Santorini was the first stop of the pre-Norwich vacation and the first time I’d ever stayed in a hostel. There were no lockers in the rooms, no locks on the dorm doors. We wondered—and often complained half-heartedly—at the breakfast of three slices of bread, a slab of coffee cake, and watered-down orange juice, served with the choice of coffee or tea. We found a mysterious cockroach/beetle by the toilet within the first hour. I pushed through by reminding myself that my cousin had lived alongside cockroaches for two months in her Ottawa apartment. Cockroaches happen. You know, life goes on and all that jazz.
Most of the people milling around Oia’s narrow and winding starch-white pathways are tourists—perhaps just up for the day on a bus tour or one of those lucky folk staying in a cave hotel. (One day, guys, one day…) On another occasion I would make some obnoxious statement about how I’d rather be where the locals are, roll my eyes at overpriced pasta, be a general ass, but to be honest it was a really nice way to start the trip. Maybe the true way to travel is by meandering, meeting locals by getting lost and asking for directions, stumbling upon restaurants that don’t split the menu between English and the local tongue—maybe that is the only way to get “real experiences”. But Oia is contained; there are only so many paths to stray from. I got to know my way around the uneven stones, getting comfortable prancing through at all hours of the day, ducking in and out of shops, finding where to get the cheapest gyros (and learning how to pronounce it properly). It felt safe, not only in a lack-of-danger sense, but that I was safe to relax, let my judgement-guard down, go into vacation mode. There were certainly day treks to be had elsewhere on the island, but in Oia I was free to climb down the 300 steps to the rocky beach, lounge about on the hostel’s roof deck, browse through postcards and knick knack shops. I was allowed to not feel like I had to be anywhere or do anything other than relax the way I was relaxing.
I was skimming the Internet the other day and stumbled across the Facebook page for the Youth Hostel Oia. The latest post was a photo of the setting sun with the following words in a curly font: memories last even when the time is past! (Meaning when the time is in the past?
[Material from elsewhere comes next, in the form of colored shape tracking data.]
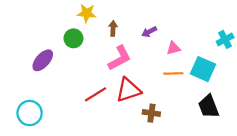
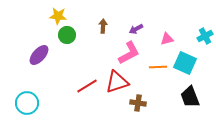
yellow star: (87, 13) -> (58, 16), moved
pink triangle: (173, 48) -> (167, 39), moved
pink L-shape: (120, 58) -> (129, 53), moved

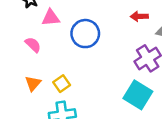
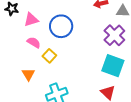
pink semicircle: (33, 45) -> (34, 42), moved
yellow square: (62, 84) -> (49, 56), moved

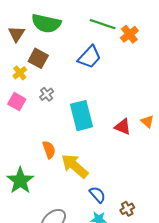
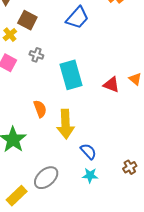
gray cross: (47, 94) -> (36, 55), turned -32
yellow arrow: (75, 166) -> (66, 124), turned -132
brown cross: (127, 209) -> (130, 167), moved

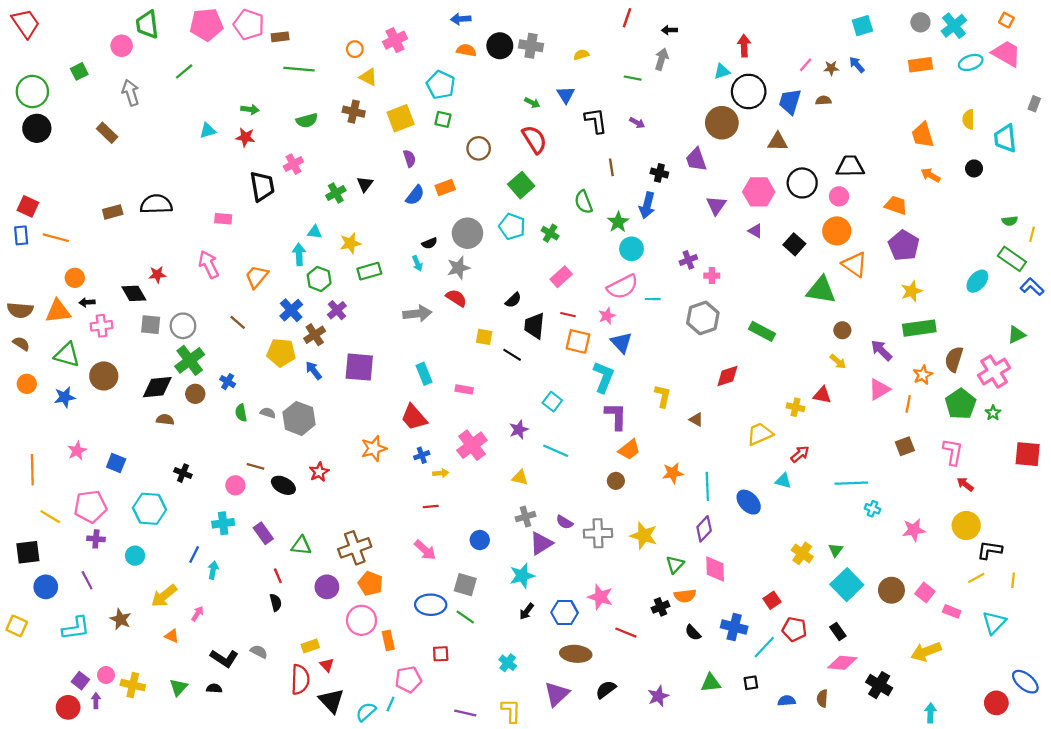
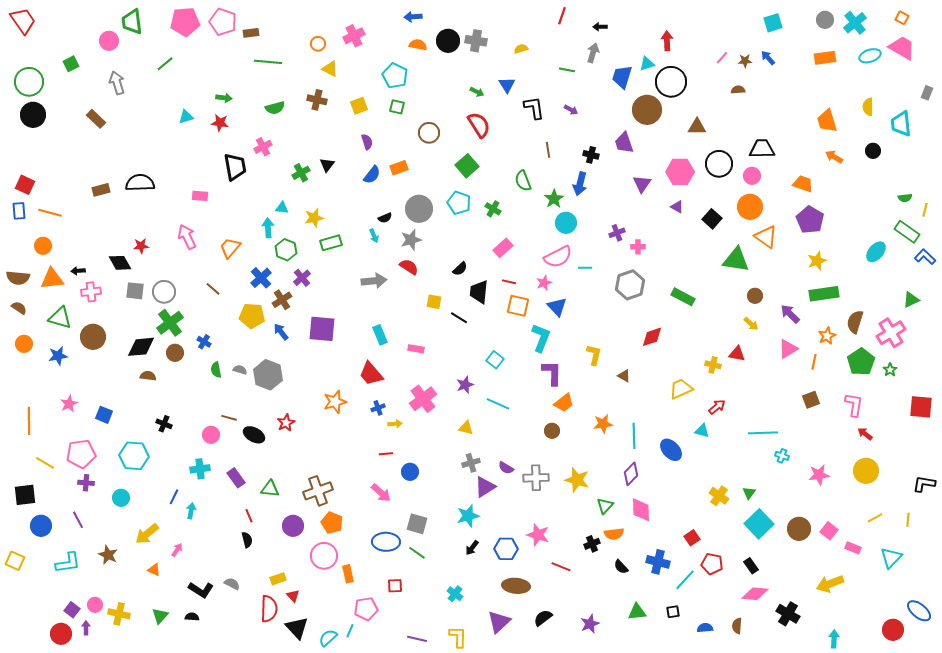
blue trapezoid: (790, 102) -> (622, 77), moved
yellow square: (401, 118) -> (359, 106), size x0.7
orange circle: (75, 278) -> (43, 246), moved
blue circle: (480, 540) -> (410, 472), moved
black L-shape: (990, 550) -> (924, 484), moved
When time has passed? Who knows.) When I stayed there (nearly two years ago now—haho remember when this blog was relevant?), the owner had told a group of us that he was planning on closing it soon. It felt like we were being let in on a deep secret; that, out of the hundreds of people who dragged their luggage through the town, down the narrow path, and through the gate each month, we alone had earned his trust with this exclusive information. But he has also just finished regaling us with a tale of the time he’d met Angelina Jolie when she was filming Tombraider on the island, pointing to the room she used for a make-up trailer. If it hadn’t already been obvious by the autographed pictures displayed in the bar, the bored mutters from fellow patrons would’ve been enough to tip me off that this was nothing new. This was the kind of story he told night after night in case of a new guest. But there was just something about the low light of the evening, sipping on drinks and gathered around the plastic deck table. We might’ve been special.
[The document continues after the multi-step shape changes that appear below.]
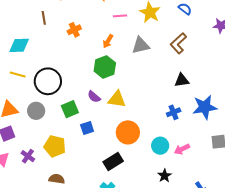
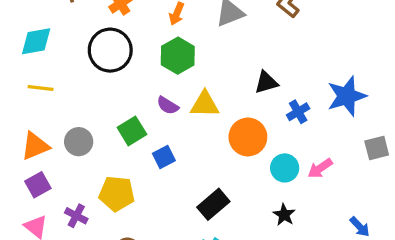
black triangle: (182, 80) -> (266, 82), moved
black circle: (48, 81) -> (110, 50), moved
orange circle: (128, 132) -> (248, 137), moved
black star: (165, 176) -> (284, 215), moved

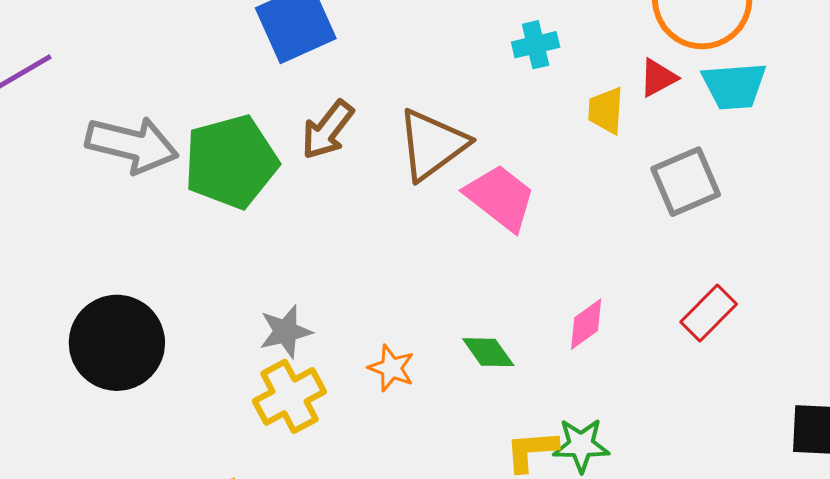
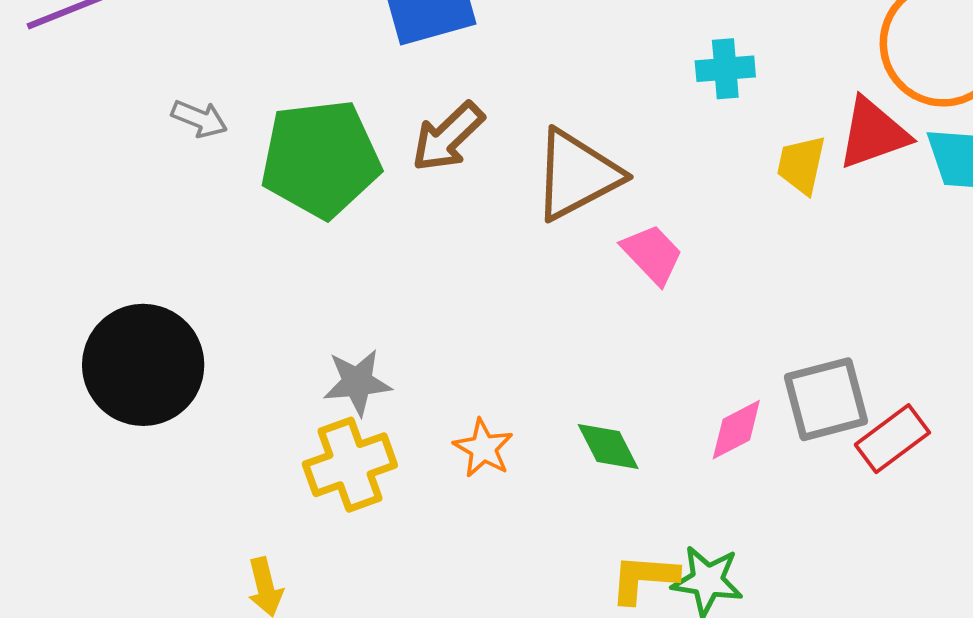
red triangle: (658, 78) -> (873, 133), size x1.5
gray arrow: (132, 145) -> (199, 119), size x0.5
gray square: (686, 182) -> (826, 399), moved
pink trapezoid: (500, 197) -> (652, 254), size x0.7

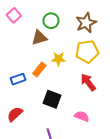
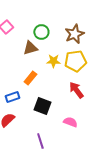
yellow star: (58, 59) -> (53, 61), moved
blue rectangle: (18, 79) -> (12, 97), moved

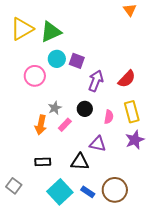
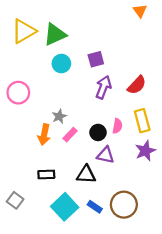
purple square: (77, 61) -> (96, 59), moved, turned -35
pink circle: (35, 76) -> (18, 93), moved
black circle: (85, 109) -> (98, 132), moved

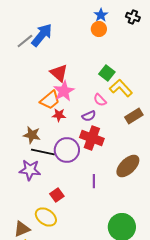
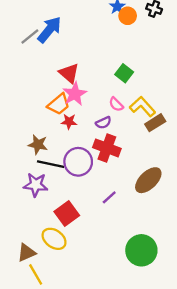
orange circle: (99, 29) -> (128, 16), moved
yellow L-shape: (121, 88) -> (143, 107), moved
purple line: (94, 181) -> (109, 197), turned 48
red square: (57, 195) -> (67, 214), size x1.5

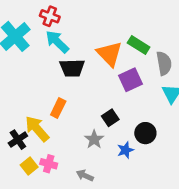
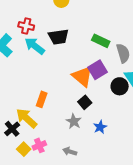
orange triangle: (109, 54) -> (82, 76), moved
black trapezoid: (72, 68) -> (58, 37), moved
black circle: (145, 133) -> (120, 86), moved
pink cross: (49, 164) -> (39, 145), turned -32

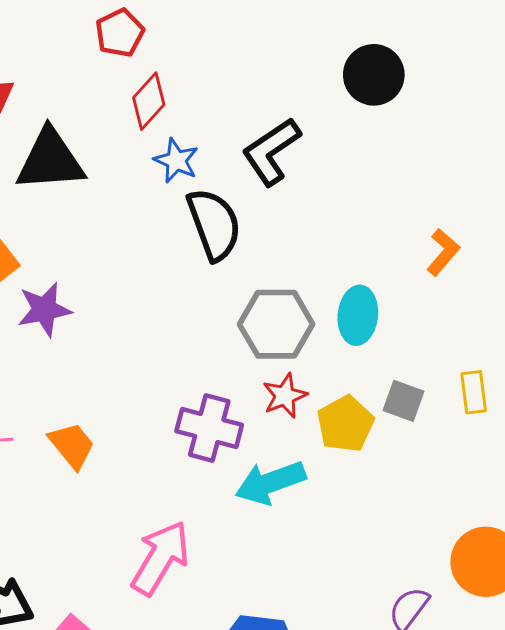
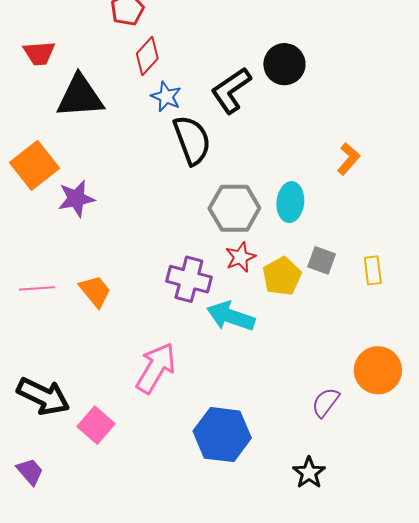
black circle: (374, 75) -> (284, 64), moved
yellow rectangle: (474, 392) -> (373, 270), moved
cyan arrow: (270, 482) -> (231, 316), turned 39

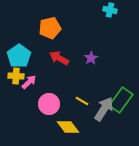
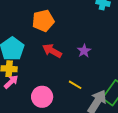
pink arrow: (29, 82) -> (11, 82), moved
yellow line: (82, 101) -> (75, 85), moved

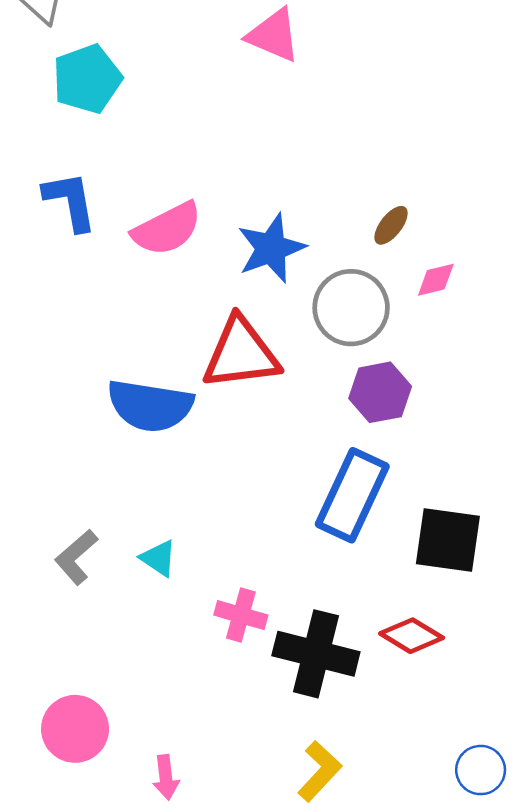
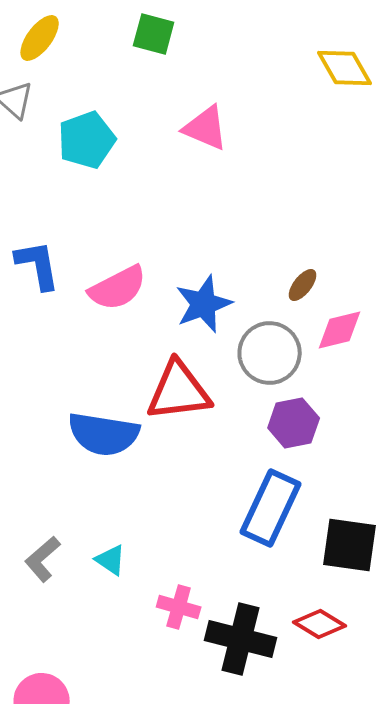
cyan pentagon: (87, 79) -> (87, 140), moved
pink diamond: (436, 280) -> (340, 330), size x1.4

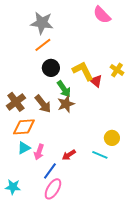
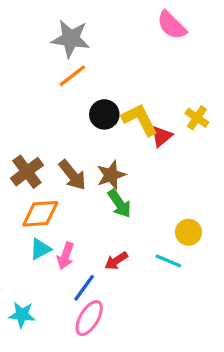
black circle: (51, 68) -> (104, 114), moved
red triangle: (96, 81) -> (162, 136), turned 40
green arrow: (64, 89) -> (119, 204), moved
I don’t think I’ve told anyone about my favourite night in Santorini. Or if I did, I might’ve paraphrased, mentioning a late dinner down in Fira, how we almost ran out of gas on the way back. A few of the other hostel guests had rented a car for the day, and on my penultimate night on the island, one of the ladies at our hostel had to be dropped off in Fira, and the group invited me to come along. I mean, when else was I going to get to take a nighttime car ride down the island? The four of us crammed into the tiny car and sped off. I was glad that the responsibility for maneuvering our little box on wheels around the cliff edges, skirting around cars and letting motorbikes pass, wasn’t on my shoulders. At least if we crashed or were driven off the road, I could safely plead innocence as we plummeted towards the Mediterranean Sea. Up until then, I had been careful with spending my money on food—nothing too extravagant. That night, though, we shared dishes and indulged in the specials. After dropping our friend off at her hotel, we began the drive back north. To put it simply, we almost ran out of gas but then we didn’t. We couldn’t figure out how to pump the gas but then we did. We were almost stranded late at night in the middle of nowhere, with nothing but this lonely gas station as far as we could see, but we weren’t. We got back safely, I crawled into bed, and woke up the next day. You can have grand, adventurous, seemingly momentous nights, but life, it seems, goes on.